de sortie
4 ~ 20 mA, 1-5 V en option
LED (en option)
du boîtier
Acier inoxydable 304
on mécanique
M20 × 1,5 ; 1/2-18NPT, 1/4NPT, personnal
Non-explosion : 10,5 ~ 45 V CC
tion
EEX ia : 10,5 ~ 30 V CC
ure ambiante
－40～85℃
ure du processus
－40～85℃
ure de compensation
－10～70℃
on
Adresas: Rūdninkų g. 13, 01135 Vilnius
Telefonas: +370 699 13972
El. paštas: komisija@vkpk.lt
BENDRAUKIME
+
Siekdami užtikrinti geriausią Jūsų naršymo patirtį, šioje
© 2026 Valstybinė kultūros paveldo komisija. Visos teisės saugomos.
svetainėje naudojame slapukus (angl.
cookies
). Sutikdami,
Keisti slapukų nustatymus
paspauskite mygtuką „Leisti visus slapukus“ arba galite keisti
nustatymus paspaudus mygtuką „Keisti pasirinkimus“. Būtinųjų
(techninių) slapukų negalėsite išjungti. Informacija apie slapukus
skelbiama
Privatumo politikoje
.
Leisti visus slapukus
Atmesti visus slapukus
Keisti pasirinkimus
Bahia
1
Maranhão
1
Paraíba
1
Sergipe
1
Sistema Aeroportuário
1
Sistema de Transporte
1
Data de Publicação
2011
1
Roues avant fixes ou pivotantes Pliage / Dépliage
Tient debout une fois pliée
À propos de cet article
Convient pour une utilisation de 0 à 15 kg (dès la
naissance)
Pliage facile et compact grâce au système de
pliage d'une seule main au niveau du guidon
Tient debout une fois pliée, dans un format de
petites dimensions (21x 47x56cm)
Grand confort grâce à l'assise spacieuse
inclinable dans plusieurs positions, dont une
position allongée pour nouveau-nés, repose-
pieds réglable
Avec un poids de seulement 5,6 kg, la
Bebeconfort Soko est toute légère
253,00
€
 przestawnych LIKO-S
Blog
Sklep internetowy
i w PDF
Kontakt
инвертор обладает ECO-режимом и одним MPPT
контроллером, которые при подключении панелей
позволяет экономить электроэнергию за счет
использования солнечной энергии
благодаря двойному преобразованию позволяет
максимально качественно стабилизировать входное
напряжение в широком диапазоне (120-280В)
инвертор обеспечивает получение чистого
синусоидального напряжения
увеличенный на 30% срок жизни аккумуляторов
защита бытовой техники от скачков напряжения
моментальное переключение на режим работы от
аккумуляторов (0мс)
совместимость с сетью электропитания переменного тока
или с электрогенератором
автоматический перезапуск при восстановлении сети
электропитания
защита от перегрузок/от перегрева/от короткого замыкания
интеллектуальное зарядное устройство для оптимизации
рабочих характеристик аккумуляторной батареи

┄┄┄┄┄┄┄┄┄┄

Quote exactly the first line of the entries and every line after it, stopping with the line that contains "nustatymus paspaudus mygtuką".

de sortie
4 ~ 20 mA, 1-5 V en option
LED (en option)
du boîtier
Acier inoxydable 304
on mécanique
M20 × 1,5 ; 1/2-18NPT, 1/4NPT, personnal
Non-explosion : 10,5 ~ 45 V CC
tion
EEX ia : 10,5 ~ 30 V CC
ure ambiante
－40～85℃
ure du processus
－40～85℃
ure de compensation
－10～70℃
on
Adresas: Rūdninkų g. 13, 01135 Vilnius
Telefonas: +370 699 13972
El. paštas: komisija@vkpk.lt
BENDRAUKIME
+
Siekdami užtikrinti geriausią Jūsų naršymo patirtį, šioje
© 2026 Valstybinė kultūros paveldo komisija. Visos teisės saugomos.
svetainėje naudojame slapukus (angl.
cookies
). Sutikdami,
Keisti slapukų nustatymus
paspauskite mygtuką „Leisti visus slapukus“ arba galite keisti
nustatymus paspaudus mygtuką „Keisti pasirinkimus“. Būtinųjų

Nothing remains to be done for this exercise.